### Task data
______

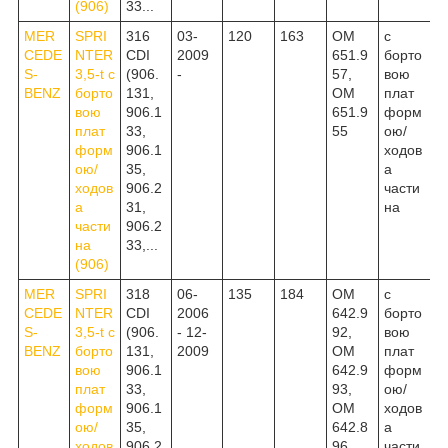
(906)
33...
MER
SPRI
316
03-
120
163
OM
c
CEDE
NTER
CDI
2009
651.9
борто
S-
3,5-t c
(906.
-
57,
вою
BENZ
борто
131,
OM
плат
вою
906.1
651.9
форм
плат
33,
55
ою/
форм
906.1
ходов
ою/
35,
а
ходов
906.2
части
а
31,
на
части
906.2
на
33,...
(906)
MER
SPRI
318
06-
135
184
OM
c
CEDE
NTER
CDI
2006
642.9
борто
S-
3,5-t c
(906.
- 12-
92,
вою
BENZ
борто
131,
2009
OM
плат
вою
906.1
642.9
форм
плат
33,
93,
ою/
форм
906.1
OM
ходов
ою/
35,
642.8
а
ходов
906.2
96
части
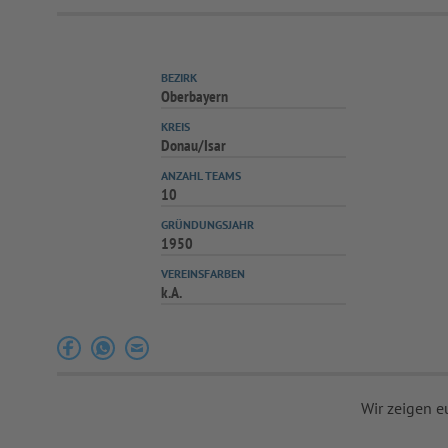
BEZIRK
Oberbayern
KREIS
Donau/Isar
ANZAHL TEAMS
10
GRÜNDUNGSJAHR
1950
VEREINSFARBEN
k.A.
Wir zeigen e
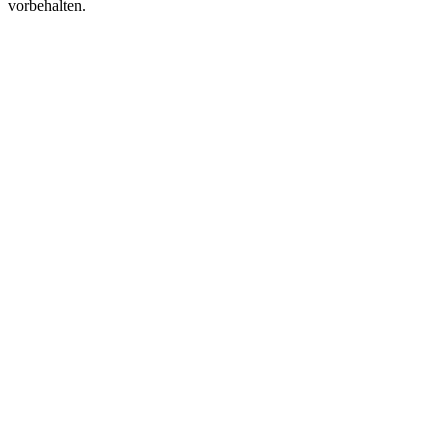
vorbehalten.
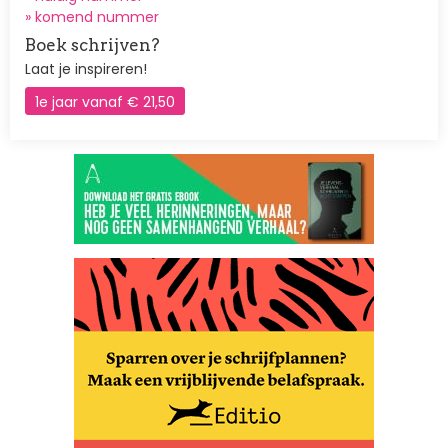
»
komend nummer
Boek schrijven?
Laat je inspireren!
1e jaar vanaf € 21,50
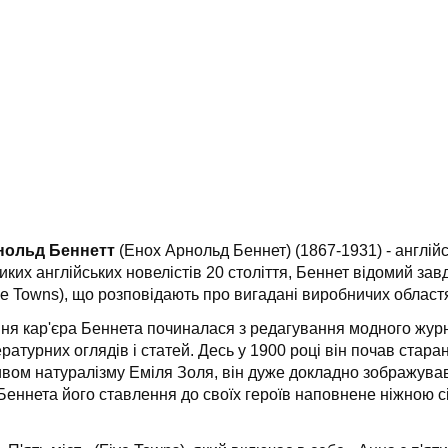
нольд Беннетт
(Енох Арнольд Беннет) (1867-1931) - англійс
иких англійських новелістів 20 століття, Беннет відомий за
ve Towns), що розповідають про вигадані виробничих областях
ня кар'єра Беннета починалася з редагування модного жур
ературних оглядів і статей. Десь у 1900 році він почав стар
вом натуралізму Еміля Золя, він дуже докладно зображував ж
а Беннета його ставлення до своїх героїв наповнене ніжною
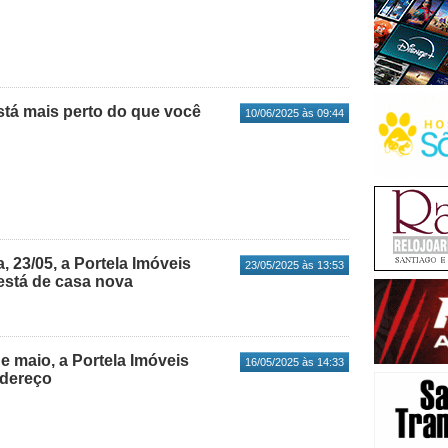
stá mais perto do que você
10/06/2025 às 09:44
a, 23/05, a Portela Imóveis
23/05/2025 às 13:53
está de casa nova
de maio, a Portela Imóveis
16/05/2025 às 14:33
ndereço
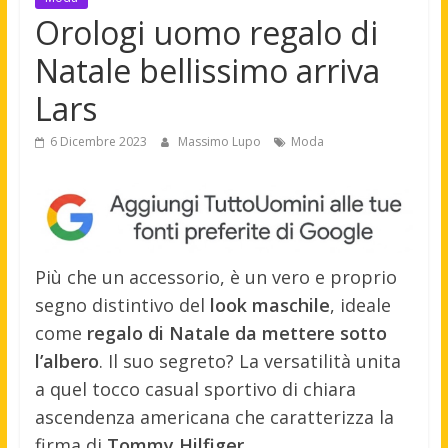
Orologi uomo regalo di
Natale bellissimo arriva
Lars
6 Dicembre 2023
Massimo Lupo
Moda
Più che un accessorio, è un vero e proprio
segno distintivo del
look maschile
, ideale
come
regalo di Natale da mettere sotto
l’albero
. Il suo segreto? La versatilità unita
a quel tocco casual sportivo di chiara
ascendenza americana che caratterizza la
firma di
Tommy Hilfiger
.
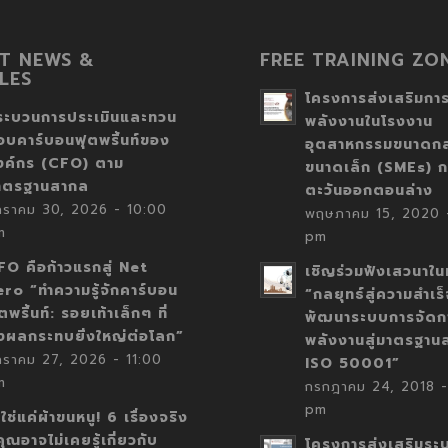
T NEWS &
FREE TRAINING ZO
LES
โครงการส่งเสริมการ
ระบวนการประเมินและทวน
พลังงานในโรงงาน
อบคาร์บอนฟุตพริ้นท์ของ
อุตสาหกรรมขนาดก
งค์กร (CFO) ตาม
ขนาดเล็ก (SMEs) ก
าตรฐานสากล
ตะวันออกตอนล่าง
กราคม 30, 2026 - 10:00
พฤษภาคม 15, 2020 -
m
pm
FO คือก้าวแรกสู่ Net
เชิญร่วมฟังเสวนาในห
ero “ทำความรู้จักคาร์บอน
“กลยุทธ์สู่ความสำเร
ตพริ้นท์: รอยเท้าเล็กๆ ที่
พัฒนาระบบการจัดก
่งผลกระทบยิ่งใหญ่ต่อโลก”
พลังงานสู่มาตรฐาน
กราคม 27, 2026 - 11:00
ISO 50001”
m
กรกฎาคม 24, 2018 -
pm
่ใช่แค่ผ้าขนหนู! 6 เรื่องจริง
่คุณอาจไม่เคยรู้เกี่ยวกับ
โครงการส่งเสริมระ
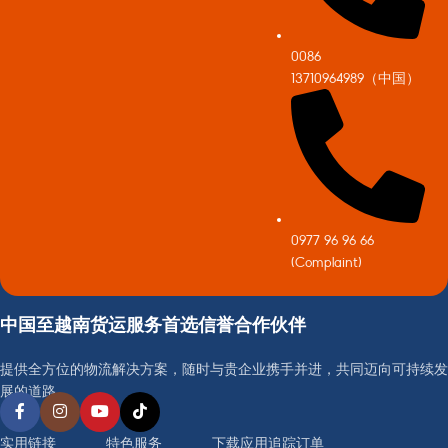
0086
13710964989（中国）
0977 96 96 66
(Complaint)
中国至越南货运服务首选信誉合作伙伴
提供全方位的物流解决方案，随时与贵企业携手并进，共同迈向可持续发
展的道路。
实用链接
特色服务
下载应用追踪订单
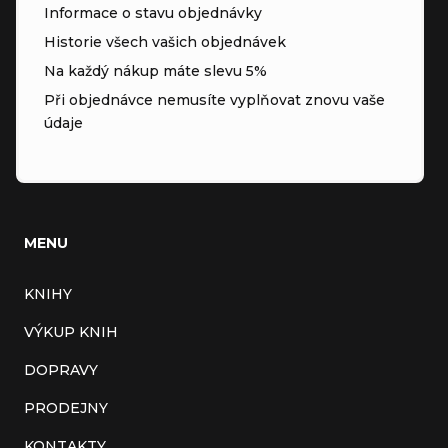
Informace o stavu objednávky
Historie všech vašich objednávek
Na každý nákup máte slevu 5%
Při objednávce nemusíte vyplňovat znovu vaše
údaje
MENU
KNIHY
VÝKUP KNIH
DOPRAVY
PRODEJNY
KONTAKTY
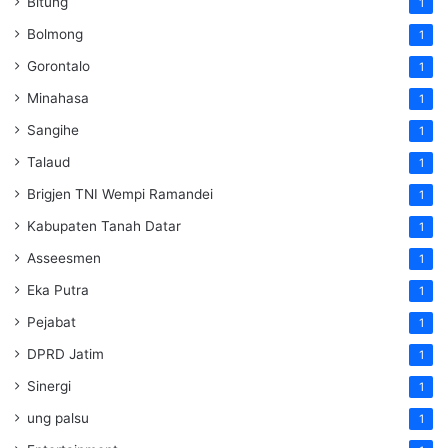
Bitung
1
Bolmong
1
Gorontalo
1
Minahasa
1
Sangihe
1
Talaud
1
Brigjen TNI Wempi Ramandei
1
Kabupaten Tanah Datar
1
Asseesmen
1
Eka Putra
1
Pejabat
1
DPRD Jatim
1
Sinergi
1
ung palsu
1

______

### Your goal
Work through the material and count the lines containing "Portela". Answer with the number alone.

### Response to this exercise
2